Sunday 10 July 2016

The End Of The Broken Sword

Poul Anderson, The Broken Sword (London, 1977).

What else can we glean from Odin's explanation and Imric's feelings?

Two of Anderson's novels, this one and War Of The Gods, are propelled by schemes of Odin;

there could/should have been a novel about Skafloc's son wielding Tyrfing;

Odin offered a way out - if Freda were to return to Skafloc... - but, because of Tyrfing, that backfires;

Skafloc is fey - I have just googled this word and learned that its meanings include "fated to die";

Imric says: "'Happier are all men than the dwellers in Faerie - or the gods, for that matter...Better a life like a falling star, bright across the dark, than a deathlessness which can see naught above or beyond itself." (p. 207)

Here, Imric assumes that this life is all we have. Elsewhere in the text, it is assumed that human beings have immortal souls. These two views of human life can alternate in a single text - and also in many people's minds. Anderson's alien character, Aycharaych, says that death is completion and that an immortal being is to be pitied. However, in some of Anderson's sf works, indefinitely extended lifespans can be meaningful.

1 comment:

Sean M. Brooks said...

Kaor, Paul!

I too regret how Poul Anderson nevered discovered and revealed to us what happened to Skafloc and Freda's son.

The thing to remember about Odin is that any advice he gives is likely to be treacherous or double edged. Skafloc could have been turned from his path if Freda returned to him? BUT, by returning at the very moment he was fighting Valgard, Freda DISTRACTED Skafloc from paying attention to his foe. That gave Valgard the chance he needed to kill Skafloc (and, ironically, being killed himself by Tyrfing).
It's my view Odin wanted Freda to go to Skafloc precisely because she would unwittingly bring about his death.
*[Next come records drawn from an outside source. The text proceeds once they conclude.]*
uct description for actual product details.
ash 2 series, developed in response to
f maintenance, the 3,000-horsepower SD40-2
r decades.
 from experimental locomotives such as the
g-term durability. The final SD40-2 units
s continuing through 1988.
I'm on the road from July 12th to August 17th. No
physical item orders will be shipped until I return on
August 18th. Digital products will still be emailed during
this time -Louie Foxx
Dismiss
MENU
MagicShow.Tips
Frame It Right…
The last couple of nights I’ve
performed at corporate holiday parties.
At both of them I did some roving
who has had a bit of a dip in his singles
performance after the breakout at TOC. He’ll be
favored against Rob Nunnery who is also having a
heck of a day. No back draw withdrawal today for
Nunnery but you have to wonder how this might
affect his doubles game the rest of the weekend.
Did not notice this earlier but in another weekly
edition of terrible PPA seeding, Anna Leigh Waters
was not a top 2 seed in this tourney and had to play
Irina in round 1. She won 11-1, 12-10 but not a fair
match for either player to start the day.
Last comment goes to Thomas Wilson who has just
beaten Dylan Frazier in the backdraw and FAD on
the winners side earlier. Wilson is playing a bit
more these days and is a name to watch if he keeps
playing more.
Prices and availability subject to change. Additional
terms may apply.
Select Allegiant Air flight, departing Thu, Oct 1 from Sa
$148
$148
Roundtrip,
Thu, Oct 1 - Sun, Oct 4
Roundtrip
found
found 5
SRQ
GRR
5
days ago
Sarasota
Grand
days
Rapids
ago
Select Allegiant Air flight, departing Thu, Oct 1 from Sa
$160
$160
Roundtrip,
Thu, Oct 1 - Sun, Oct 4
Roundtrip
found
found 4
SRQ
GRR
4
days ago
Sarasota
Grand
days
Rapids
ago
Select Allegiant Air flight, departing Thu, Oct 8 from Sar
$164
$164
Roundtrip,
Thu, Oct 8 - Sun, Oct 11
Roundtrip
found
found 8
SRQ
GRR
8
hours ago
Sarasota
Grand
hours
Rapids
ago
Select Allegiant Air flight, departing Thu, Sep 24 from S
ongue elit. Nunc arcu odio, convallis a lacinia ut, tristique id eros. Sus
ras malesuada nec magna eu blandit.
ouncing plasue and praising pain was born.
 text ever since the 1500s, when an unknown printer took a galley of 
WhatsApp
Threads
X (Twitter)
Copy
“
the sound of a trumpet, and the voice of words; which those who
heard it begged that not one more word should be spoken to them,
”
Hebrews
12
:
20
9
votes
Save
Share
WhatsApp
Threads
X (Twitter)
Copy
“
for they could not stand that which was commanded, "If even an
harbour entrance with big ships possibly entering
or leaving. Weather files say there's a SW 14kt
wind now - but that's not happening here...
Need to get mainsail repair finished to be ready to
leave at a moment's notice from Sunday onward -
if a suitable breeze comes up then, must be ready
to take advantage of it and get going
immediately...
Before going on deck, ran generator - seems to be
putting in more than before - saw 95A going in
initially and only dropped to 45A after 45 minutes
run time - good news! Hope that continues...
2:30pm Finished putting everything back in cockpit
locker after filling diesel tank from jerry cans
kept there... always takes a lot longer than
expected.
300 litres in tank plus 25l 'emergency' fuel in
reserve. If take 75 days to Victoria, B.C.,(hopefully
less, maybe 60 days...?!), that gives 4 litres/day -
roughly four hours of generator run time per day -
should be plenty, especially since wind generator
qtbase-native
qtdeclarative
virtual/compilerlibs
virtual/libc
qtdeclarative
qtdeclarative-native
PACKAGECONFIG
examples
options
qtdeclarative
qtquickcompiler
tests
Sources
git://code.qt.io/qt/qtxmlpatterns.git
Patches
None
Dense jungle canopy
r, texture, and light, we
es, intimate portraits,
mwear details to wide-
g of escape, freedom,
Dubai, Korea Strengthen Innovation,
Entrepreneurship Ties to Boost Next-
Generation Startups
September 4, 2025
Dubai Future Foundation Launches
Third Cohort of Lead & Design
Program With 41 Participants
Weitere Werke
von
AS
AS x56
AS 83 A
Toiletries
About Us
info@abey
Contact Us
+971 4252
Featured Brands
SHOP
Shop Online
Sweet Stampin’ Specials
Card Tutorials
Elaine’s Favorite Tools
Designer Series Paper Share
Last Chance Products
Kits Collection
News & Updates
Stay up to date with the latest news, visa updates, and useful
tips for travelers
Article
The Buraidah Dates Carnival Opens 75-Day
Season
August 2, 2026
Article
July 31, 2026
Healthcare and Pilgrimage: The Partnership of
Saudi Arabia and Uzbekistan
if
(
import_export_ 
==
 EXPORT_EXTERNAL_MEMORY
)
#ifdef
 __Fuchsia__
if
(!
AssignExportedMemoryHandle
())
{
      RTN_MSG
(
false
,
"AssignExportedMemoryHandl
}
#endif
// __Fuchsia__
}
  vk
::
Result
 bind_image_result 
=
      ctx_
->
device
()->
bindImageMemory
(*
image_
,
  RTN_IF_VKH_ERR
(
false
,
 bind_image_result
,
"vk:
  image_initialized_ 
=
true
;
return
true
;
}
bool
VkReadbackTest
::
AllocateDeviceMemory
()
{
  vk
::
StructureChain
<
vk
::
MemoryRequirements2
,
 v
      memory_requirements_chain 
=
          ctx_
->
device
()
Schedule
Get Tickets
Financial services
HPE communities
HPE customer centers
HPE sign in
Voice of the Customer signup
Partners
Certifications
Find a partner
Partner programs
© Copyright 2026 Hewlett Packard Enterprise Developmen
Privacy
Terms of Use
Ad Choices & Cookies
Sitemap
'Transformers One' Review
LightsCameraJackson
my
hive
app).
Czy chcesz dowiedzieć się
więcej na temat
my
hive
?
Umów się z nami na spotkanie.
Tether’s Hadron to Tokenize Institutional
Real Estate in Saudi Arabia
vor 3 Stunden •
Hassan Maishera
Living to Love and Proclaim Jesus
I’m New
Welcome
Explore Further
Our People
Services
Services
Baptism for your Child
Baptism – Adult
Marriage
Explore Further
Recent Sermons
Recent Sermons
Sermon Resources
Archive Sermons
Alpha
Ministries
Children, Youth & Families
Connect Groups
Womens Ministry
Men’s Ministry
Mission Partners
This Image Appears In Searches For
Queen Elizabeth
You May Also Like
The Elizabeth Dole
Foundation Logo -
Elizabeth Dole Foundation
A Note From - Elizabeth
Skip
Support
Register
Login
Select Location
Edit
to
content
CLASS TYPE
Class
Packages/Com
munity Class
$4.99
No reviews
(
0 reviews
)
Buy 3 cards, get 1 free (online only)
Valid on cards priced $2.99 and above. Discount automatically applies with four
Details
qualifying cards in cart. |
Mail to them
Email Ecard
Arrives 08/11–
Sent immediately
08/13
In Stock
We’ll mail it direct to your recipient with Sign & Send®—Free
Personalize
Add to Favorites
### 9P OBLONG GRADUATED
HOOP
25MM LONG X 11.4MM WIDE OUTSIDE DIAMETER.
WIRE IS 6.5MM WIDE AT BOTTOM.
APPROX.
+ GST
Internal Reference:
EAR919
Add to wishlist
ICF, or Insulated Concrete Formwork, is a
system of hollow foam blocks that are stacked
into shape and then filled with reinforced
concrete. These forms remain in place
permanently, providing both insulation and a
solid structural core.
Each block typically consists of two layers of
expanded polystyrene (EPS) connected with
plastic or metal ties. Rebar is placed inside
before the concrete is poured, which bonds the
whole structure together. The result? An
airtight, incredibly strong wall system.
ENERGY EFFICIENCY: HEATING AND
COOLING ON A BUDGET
I remember Aycharaych's comment in WE CLAIM THESE STARS about death being a "completion." I understood that not as death bringing about an eternal nothingness to a person who died, but as beginning his life in the next world.

And the bit about Aycharaych PITYING "immortal God" stuck me as being either philosophically sublime or blasphemous. With different commentators taking different views about what Aycharaych said.

As you know, I am very skeptical about it being to INDEFINITELY extend human life spans. I can see it might be possible to extend the average human lifespan, but not indefinitely. Poul Anderson discusses different aspects and possibilities of this idea in WORLD WITHOUT STARS, THE BOAT OF A MILLION YEARS, FOR LOVE AND GLORY, and (kind of) the four HARVEST OF STARS books and GENESIS.